## PROBLEM STATEMENT
Identify all lines below that hold "more" and collect them.

## RECORDS FOR THIS TASK
● ● ●

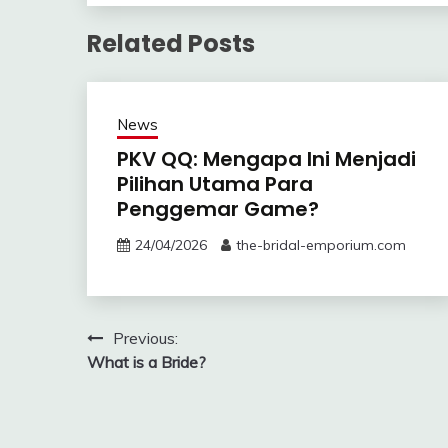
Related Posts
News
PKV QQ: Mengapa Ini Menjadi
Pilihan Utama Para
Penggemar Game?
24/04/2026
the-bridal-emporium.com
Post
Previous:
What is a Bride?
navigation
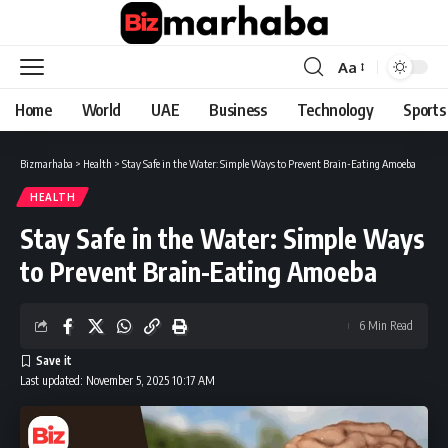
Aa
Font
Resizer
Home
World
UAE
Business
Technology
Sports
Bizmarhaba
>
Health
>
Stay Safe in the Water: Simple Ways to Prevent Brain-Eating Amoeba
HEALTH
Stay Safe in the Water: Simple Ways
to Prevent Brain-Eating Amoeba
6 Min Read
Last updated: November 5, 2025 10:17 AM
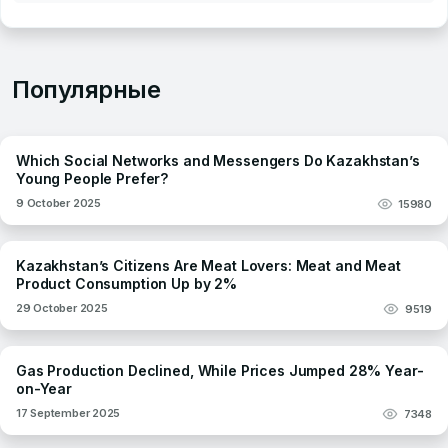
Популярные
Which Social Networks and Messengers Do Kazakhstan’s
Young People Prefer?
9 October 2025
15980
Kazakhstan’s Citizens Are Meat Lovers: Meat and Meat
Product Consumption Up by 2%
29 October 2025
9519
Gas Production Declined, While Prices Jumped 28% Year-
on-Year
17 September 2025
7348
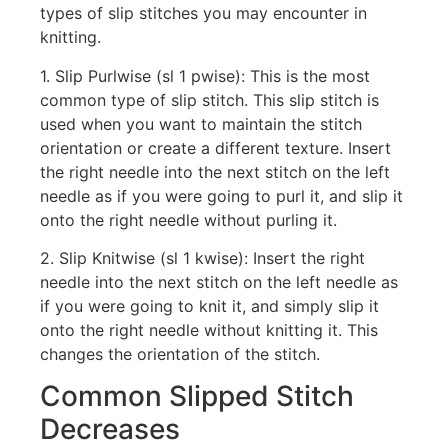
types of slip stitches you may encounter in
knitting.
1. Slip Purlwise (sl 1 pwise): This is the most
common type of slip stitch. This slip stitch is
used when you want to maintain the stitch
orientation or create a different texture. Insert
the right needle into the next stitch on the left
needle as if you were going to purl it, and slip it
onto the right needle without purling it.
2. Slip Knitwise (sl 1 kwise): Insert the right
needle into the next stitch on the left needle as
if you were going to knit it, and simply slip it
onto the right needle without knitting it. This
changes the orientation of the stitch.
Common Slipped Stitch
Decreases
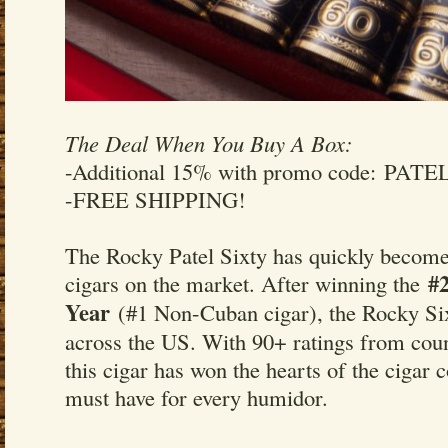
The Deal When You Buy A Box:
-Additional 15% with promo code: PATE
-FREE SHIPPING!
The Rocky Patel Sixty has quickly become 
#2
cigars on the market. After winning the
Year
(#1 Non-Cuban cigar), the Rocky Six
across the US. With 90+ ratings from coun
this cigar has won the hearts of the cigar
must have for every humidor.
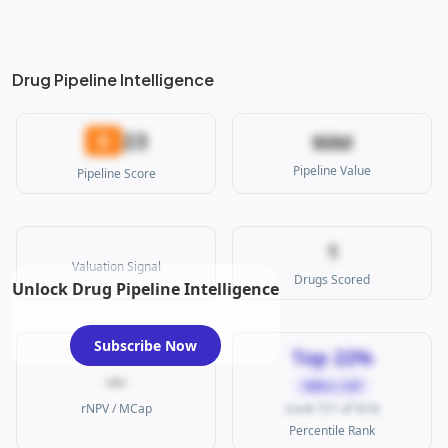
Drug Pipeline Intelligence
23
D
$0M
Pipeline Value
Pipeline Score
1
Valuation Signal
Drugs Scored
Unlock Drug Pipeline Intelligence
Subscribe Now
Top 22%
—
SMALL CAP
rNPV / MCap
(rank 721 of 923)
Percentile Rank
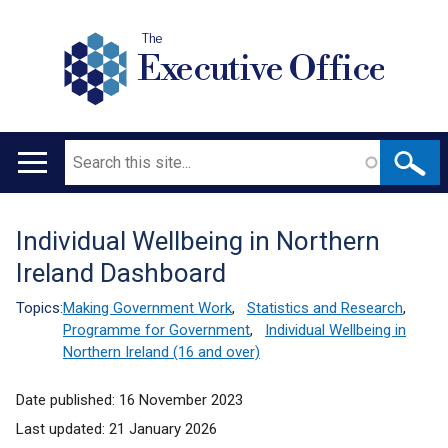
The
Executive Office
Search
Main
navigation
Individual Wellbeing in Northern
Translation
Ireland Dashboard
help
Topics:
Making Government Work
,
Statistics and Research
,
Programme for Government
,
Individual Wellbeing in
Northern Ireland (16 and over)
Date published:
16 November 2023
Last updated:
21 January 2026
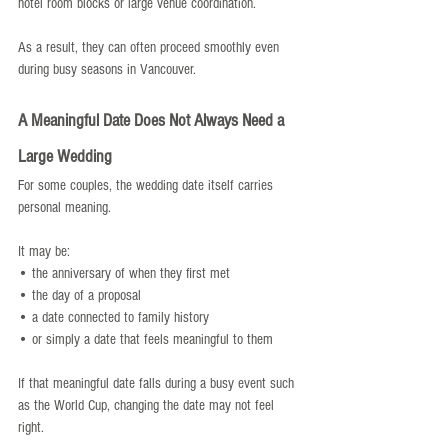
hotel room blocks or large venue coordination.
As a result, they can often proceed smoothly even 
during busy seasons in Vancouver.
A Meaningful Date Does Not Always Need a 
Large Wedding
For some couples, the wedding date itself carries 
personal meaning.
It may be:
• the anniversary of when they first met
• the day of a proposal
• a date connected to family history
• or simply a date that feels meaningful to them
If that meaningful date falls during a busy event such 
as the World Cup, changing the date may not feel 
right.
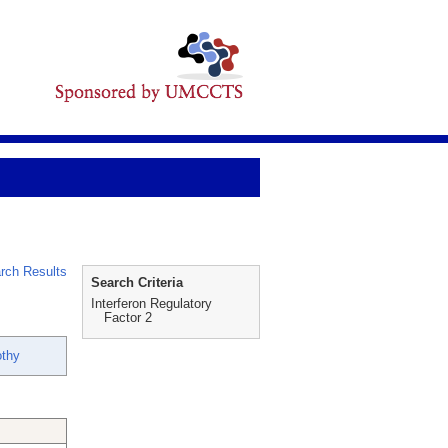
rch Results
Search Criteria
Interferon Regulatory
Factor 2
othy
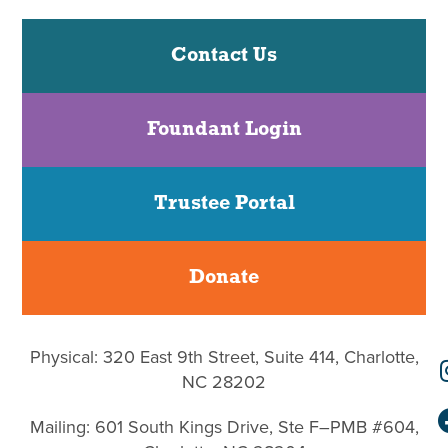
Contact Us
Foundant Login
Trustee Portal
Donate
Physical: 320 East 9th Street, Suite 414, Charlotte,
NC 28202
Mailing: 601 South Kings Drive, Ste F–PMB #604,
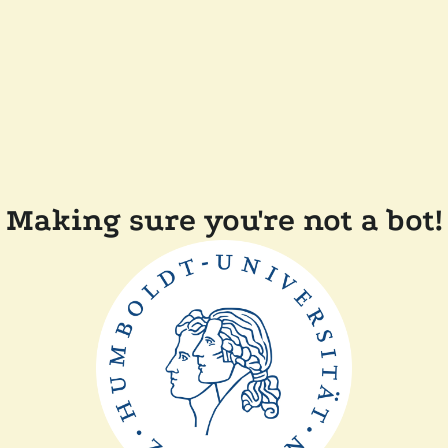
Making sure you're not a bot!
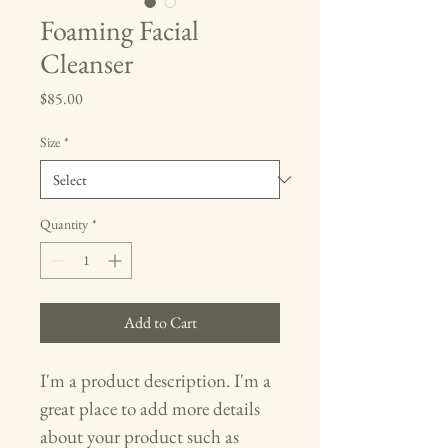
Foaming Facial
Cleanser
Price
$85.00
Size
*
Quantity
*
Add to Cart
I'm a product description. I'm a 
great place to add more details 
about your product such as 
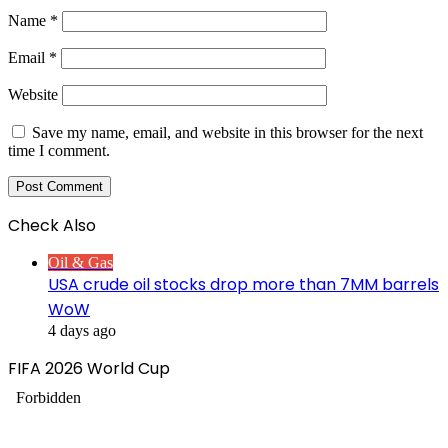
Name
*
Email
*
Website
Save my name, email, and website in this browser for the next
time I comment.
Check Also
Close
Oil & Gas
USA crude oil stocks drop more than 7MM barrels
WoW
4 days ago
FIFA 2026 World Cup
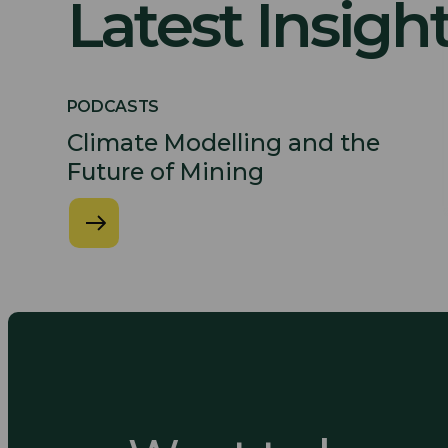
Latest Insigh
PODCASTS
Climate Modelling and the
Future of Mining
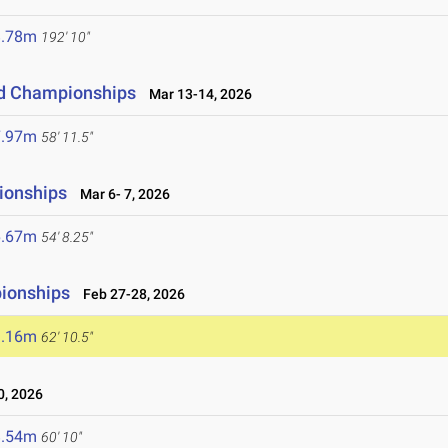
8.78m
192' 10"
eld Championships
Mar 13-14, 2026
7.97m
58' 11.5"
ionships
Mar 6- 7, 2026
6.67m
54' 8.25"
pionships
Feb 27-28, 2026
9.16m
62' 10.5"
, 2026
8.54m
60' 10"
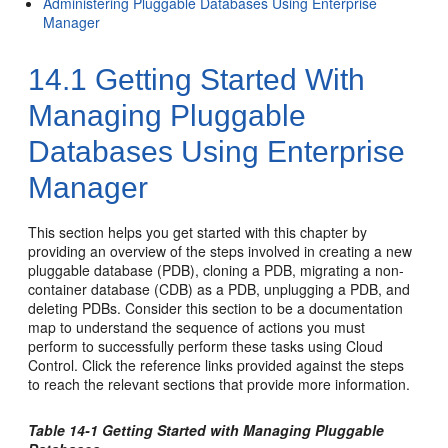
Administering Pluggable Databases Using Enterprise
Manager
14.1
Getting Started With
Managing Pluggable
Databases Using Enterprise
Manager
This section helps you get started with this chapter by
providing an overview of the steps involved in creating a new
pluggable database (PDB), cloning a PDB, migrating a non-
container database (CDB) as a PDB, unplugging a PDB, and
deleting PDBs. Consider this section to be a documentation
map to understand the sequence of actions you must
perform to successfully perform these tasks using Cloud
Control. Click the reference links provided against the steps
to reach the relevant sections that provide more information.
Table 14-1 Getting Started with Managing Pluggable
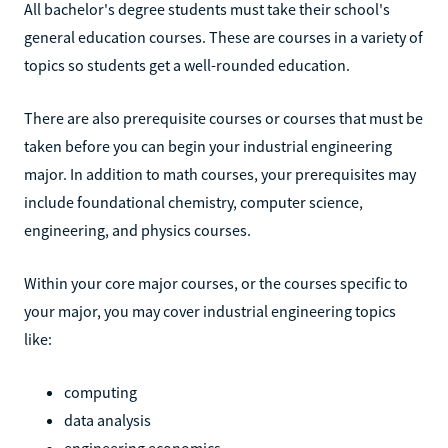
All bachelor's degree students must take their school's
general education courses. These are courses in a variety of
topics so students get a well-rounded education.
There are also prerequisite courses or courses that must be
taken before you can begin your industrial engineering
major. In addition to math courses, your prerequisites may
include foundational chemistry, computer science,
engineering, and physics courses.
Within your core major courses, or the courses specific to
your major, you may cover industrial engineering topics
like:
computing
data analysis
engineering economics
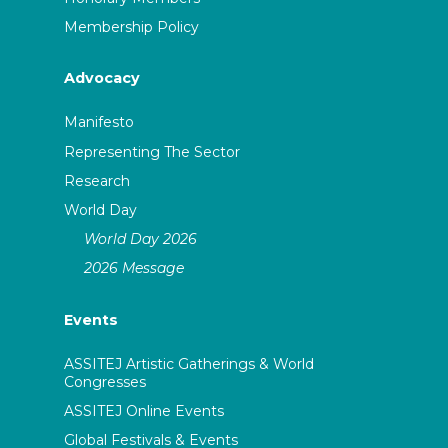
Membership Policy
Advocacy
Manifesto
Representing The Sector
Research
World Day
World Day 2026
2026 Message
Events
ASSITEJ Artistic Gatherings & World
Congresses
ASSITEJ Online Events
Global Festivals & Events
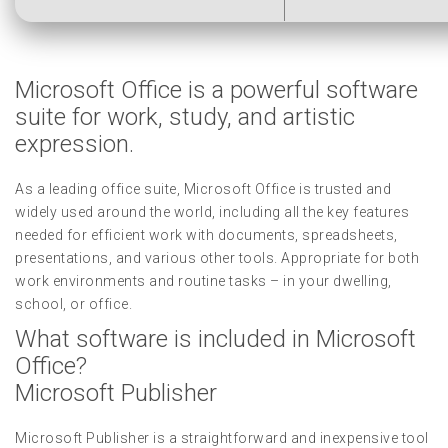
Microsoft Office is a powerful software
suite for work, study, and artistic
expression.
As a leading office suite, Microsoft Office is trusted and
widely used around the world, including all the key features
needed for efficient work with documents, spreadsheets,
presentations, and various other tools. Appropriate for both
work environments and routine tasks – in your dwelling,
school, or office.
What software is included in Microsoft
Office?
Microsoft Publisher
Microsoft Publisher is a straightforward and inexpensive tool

● ● ●

## WRITTEN SOLUTION
great place to add more details 
USA crude oil stocks drop more than 7MM barrels
to reach the relevant sections that provide more information.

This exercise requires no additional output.